David may be part of the family now, and Jonathan and Michal both love him, but Saul definitely doesn’t share their sentiments. “And Saul spoke to Jonathan his son and to all his servants to put David to death. But Jonathan, Saul’s son, desired David very much (Samuel I 19:1).” Love has now changed to desire, which has lead to many midrashim that speculate that Jonathan and David had an affair. Jonathan, at least, seems to love David in a less than platonic manner, and he ends up being loyal to him over his father.

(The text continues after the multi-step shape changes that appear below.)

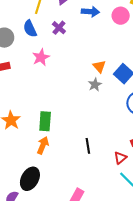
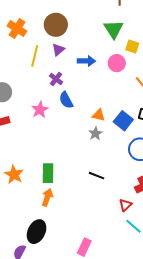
blue semicircle: (30, 29) -> (66, 100), moved
orange triangle: (99, 66) -> (99, 115), turned -32
black line: (88, 146) -> (96, 176), moved, turned -56

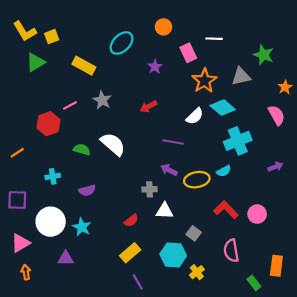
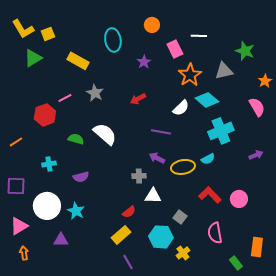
cyan ellipse: (122, 43) -> (113, 40), turned -55
red semicircle: (131, 221) -> (129, 212), moved

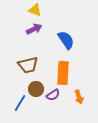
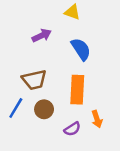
yellow triangle: (35, 10) -> (72, 12), moved
purple semicircle: (53, 95) -> (72, 129), moved
blue line: (20, 103) -> (16, 108), moved

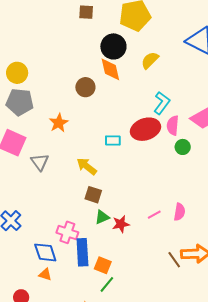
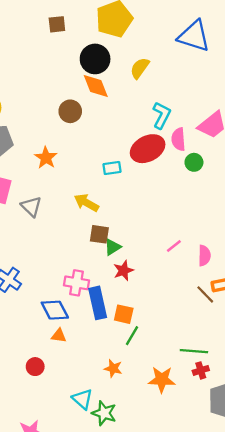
pink semicircle: (179, 212) -> (204, 256), moved
green triangle: (102, 217) -> (113, 247), moved
red star: (121, 224) -> (123, 271), moved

He tries to persuade Saul not to kill David, and he succeeds, at least temporarily. “And Jonathan called David, and Jonathan told him all these things. And Jonathan brought David to Saul, and he was before him as yesterday and before (Samuel I 19:7).” Things get back to normal for the moment, with David back in the fold and David fighting the Philistines.
The temporary truce doesn’t last. “And Saul attempted to pin David to the wall with the spear, but he slipped away from before Saul, and Saul drove the spear into the wall, but David fled and escaped on that night (Samuel I 19:10).” Saul is on a mission to kill David again, but by now it’s not only Jonathan who has sided with him. Michal, his wife, helps him escape through a window, and distracts her father while he runs away. “And Saul said to Michal, ‘Why have you thus deceived me, and you sent away my enemy, so that he escaped?’ And Michal said to Saul, ‘He said to me, ‘Let me go. Why should I put you to death (Samuel I 19:17)?”” Michal isn’t being fully truthful according to the text, but it makes sense that she wouldn’t explicitly tell her father that she had defied him only to save his perceived enemy.
David runs away, and goes to Samuel. Saul tries to get him back, but so far he doesn’t succeed. I can’t help but feel sad for Michal in all of this, caught between her husband and her father, and left behind to defend David as he runs away.